Which lines of the data hold the word "info"? Copy all of them.

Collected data
____

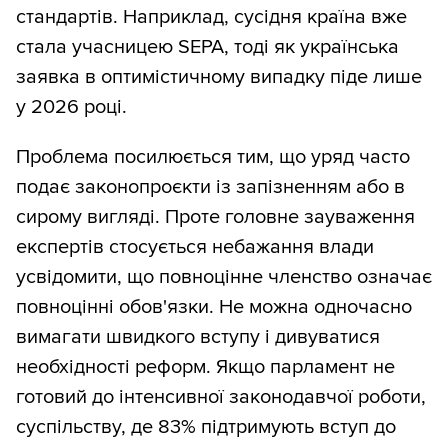
стандартів. Наприклад, сусідня країна вже
стала учасницею SEPA, тоді як українська
заявка в оптимістичному випадку піде лише
у 2026 році.
Проблема посилюється тим, що уряд часто
подає законопроєкти із запізненням або в
сирому вигляді. Проте головне зауваження
експертів стосується небажання влади
усвідомити, що повноцінне членство означає
повноцінні обов'язки. Не можна одночасно
вимагати швидкого вступу і дивуватися
необхідності реформ. Якщо парламент не
готовий до інтенсивної законодавчої роботи,
суспільству, де 83% підтримують вступ до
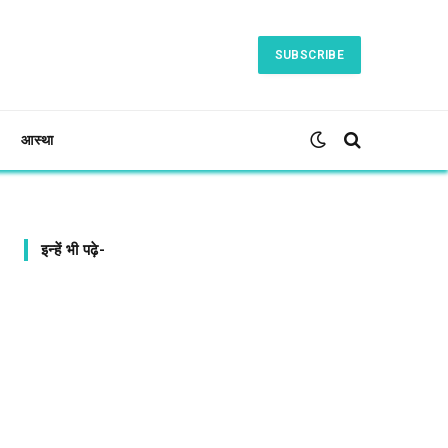
SUBSCRIBE
आस्था
इन्हें भी पढ़े-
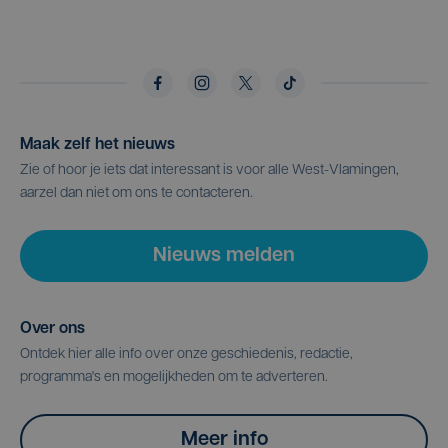
Maak zelf het nieuws
Zie of hoor je iets dat interessant is voor alle West-Vlamingen,
aarzel dan niet om ons te contacteren.
Nieuws melden
Over ons
Ontdek hier alle info over onze geschiedenis, redactie,
programma's en mogelijkheden om te adverteren.
Meer info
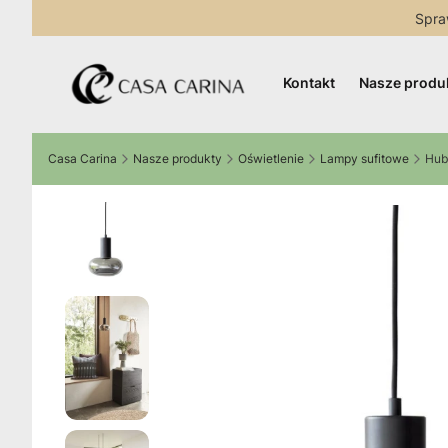
Spra
Kontakt
Nasze produ
Casa Carina
Nasze produkty
Oświetlenie
Lampy sufitowe
Hub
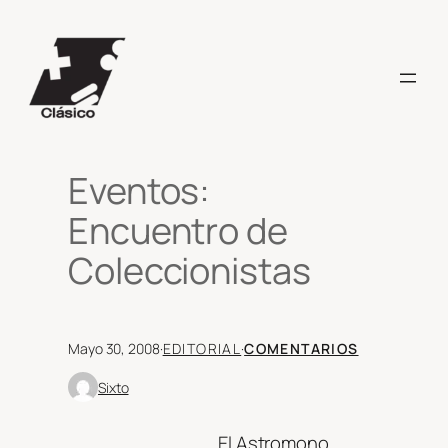
Saltar
al
contenido
Eventos:
Encuentro de
Coleccionistas
Mayo 30, 2008
·
EDITORIAL
·
COMENTARIOS
Sixto
El Astromono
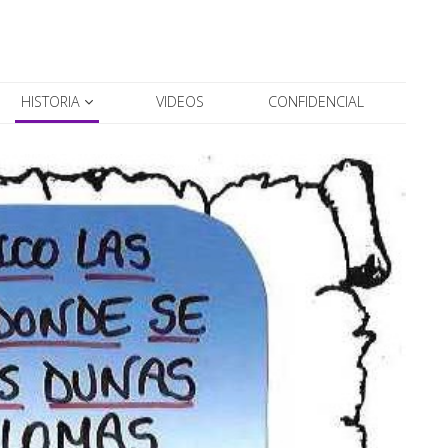
HISTORIA
VIDEOS
CONFIDENCIAL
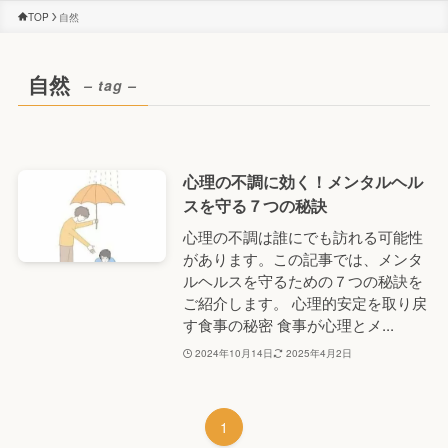
TOP
自然
自然
– tag –
心理の不調に効く！メンタルヘル
スを守る７つの秘訣
心理の不調は誰にでも訪れる可能性
があります。この記事では、メンタ
ルヘルスを守るための７つの秘訣を
ご紹介します。 心理的安定を取り戻
す食事の秘密 食事が心理とメ...
2024年10月14日
2025年4月2日
1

____

The completed task =
Ontdek hier alle info over onze geschiedenis, redactie,
Meer info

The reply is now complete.